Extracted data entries
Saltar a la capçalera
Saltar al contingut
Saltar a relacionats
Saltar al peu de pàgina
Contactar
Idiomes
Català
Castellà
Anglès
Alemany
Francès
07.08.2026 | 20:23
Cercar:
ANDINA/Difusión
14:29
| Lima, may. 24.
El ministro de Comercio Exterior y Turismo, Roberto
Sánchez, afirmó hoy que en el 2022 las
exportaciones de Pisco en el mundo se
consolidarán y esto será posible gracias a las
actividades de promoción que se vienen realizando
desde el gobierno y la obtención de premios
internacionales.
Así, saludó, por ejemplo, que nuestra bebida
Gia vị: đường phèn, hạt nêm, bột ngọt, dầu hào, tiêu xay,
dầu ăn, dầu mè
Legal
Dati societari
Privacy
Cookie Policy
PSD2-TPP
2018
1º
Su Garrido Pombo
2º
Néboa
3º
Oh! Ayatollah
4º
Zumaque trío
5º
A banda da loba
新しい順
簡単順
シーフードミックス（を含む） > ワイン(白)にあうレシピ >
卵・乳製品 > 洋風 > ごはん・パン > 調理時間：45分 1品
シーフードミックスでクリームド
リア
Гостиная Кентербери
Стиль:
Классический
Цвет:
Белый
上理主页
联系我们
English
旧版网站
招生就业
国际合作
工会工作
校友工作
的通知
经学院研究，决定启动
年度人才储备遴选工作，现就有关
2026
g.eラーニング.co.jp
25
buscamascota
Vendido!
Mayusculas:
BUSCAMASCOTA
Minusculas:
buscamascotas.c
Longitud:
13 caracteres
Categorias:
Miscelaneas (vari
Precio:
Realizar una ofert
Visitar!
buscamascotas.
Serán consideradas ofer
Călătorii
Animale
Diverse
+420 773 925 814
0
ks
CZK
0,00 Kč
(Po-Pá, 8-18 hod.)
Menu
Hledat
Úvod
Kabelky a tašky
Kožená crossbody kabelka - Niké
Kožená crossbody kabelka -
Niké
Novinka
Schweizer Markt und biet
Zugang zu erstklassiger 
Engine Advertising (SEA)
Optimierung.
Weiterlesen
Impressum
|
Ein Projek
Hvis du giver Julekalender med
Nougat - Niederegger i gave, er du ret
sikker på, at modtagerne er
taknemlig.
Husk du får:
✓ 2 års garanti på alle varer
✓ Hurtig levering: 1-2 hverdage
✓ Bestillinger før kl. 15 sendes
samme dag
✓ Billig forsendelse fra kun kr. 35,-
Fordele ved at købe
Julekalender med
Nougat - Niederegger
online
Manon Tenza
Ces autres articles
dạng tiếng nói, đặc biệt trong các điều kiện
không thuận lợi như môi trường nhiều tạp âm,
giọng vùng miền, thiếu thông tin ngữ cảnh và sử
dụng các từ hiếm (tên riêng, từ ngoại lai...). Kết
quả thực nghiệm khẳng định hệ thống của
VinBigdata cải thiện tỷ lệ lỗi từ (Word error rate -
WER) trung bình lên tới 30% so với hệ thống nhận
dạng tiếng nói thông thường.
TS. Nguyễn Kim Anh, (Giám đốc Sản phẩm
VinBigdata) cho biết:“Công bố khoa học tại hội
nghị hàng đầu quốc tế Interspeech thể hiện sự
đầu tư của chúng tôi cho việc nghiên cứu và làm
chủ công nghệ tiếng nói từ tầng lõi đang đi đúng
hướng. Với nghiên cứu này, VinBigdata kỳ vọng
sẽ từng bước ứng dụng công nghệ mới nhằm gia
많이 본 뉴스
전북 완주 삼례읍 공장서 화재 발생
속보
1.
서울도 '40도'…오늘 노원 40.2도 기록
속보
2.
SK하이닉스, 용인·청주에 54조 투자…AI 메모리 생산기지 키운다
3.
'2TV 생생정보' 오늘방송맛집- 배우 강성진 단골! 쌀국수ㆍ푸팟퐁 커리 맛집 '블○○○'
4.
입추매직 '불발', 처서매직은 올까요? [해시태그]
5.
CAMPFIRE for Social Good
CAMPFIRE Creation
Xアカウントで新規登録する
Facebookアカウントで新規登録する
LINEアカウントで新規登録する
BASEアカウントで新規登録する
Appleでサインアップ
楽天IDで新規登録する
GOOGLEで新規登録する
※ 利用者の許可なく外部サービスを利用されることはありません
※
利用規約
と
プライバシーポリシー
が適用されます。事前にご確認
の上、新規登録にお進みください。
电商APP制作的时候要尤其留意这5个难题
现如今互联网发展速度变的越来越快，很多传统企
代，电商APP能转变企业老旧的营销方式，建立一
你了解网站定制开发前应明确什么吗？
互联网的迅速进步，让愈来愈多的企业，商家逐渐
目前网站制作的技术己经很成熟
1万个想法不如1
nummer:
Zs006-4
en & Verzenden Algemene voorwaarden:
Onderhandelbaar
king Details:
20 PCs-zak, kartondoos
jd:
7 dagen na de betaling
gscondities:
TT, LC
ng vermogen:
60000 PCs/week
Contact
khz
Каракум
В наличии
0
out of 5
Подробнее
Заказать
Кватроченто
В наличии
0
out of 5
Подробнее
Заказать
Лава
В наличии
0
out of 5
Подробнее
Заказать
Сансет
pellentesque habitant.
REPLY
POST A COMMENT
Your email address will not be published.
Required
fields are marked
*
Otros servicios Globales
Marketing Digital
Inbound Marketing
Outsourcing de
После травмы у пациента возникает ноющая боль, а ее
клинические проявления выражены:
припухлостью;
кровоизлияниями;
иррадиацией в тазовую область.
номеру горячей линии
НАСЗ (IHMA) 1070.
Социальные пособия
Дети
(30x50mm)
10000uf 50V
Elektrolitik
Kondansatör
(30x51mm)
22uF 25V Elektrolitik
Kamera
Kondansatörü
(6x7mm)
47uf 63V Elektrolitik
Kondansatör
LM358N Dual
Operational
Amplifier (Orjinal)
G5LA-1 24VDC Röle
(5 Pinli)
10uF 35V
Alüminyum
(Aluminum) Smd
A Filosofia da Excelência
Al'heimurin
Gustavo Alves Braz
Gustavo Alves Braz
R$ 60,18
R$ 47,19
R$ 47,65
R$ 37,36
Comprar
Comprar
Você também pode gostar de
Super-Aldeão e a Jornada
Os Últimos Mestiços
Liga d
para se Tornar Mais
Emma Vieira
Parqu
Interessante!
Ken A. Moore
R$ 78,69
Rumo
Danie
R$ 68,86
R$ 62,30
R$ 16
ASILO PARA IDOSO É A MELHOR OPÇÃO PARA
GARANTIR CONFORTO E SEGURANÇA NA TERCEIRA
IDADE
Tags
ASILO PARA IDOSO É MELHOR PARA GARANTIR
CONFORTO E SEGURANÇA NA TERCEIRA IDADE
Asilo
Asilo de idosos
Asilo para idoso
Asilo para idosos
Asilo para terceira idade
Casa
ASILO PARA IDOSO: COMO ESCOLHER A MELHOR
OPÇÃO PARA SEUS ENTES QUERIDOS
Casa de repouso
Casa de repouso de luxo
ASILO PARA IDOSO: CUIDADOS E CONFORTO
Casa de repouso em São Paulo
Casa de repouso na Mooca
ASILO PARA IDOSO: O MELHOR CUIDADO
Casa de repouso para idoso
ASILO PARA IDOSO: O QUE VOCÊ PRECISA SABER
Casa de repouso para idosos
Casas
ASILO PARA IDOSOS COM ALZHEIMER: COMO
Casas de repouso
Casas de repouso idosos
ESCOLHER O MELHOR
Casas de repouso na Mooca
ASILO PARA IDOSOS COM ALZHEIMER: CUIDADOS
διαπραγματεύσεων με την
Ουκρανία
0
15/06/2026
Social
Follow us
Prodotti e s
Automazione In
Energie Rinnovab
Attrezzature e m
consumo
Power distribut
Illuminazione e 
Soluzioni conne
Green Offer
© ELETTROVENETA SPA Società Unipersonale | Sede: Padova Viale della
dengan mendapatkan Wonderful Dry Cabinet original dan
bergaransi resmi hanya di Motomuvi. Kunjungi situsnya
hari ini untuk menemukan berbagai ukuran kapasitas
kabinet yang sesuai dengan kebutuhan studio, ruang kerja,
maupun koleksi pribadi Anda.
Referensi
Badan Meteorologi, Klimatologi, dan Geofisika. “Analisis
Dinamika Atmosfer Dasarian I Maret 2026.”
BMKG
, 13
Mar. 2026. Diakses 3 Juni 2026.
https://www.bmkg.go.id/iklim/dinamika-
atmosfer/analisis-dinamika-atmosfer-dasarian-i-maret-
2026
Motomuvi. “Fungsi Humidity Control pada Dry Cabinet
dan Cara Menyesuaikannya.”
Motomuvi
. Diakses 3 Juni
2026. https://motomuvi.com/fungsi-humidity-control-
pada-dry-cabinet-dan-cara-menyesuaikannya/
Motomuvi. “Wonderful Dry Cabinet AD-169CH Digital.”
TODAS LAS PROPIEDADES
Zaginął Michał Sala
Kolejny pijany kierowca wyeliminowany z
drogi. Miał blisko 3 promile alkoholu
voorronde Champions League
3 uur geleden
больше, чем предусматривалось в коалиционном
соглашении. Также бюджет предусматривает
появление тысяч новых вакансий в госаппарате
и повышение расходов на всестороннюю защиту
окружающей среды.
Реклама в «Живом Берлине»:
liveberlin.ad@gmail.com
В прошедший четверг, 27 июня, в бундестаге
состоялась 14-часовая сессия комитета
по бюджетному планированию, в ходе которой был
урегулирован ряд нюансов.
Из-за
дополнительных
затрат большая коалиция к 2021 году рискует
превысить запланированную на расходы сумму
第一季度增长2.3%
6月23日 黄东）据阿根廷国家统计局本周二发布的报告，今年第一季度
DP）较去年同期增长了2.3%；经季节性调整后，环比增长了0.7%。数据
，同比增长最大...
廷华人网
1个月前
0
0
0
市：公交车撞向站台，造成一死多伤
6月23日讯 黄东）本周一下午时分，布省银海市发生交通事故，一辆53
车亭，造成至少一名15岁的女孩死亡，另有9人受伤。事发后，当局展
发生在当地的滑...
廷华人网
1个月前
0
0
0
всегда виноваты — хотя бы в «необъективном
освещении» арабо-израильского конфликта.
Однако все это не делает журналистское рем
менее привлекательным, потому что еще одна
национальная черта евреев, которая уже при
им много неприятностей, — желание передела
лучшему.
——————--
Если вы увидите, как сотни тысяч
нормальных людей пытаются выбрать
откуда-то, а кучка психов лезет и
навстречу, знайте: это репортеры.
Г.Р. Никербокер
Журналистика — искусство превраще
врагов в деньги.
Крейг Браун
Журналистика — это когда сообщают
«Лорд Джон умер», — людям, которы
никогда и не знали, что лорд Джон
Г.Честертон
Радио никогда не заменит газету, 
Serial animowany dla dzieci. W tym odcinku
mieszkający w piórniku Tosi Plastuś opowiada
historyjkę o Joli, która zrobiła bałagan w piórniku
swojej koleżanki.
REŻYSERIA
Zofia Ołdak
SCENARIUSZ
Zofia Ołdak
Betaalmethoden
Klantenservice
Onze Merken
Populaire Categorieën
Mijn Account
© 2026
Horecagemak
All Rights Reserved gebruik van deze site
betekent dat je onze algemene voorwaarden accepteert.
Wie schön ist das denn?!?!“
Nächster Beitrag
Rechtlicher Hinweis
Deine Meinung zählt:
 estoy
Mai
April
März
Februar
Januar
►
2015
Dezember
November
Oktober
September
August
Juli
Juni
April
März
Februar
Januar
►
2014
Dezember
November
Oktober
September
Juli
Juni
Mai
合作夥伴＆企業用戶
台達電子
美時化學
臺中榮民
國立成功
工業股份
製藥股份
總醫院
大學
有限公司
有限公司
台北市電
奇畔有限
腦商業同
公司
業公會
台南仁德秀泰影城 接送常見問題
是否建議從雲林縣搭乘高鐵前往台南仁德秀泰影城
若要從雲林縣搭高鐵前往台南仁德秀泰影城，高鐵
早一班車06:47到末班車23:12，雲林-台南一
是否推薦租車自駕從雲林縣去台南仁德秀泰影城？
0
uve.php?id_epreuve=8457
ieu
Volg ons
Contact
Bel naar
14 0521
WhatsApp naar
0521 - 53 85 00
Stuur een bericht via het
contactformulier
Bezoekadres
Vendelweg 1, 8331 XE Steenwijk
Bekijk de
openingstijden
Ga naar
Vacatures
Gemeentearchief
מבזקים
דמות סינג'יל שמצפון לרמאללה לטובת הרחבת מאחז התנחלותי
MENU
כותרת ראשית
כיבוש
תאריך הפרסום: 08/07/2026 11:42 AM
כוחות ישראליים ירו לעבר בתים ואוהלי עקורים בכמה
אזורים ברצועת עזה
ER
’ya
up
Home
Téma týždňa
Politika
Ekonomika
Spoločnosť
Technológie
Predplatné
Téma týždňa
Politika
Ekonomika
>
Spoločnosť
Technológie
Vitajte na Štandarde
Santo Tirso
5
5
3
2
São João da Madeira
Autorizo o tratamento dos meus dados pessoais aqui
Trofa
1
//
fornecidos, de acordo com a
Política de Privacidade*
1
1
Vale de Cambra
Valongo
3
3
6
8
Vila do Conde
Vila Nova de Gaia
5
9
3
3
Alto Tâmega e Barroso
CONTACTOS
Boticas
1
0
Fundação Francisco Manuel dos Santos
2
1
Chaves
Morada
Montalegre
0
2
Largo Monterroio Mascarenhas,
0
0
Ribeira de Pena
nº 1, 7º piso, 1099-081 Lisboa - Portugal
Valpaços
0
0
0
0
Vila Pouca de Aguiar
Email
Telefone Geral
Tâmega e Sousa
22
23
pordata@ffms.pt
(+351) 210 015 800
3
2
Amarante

Task requirements: The lines from the start of the entries above through the line containing "consolidarán y esto" are the ones to return, please; copy them exactly and include both ends.

Solution to the exercise:
Saltar a la capçalera
Saltar al contingut
Saltar a relacionats
Saltar al peu de pàgina
Contactar
Idiomes
Català
Castellà
Anglès
Alemany
Francès
07.08.2026 | 20:23
Cercar:
ANDINA/Difusión
14:29
| Lima, may. 24.
El ministro de Comercio Exterior y Turismo, Roberto
Sánchez, afirmó hoy que en el 2022 las
exportaciones de Pisco en el mundo se
consolidarán y esto será posible gracias a las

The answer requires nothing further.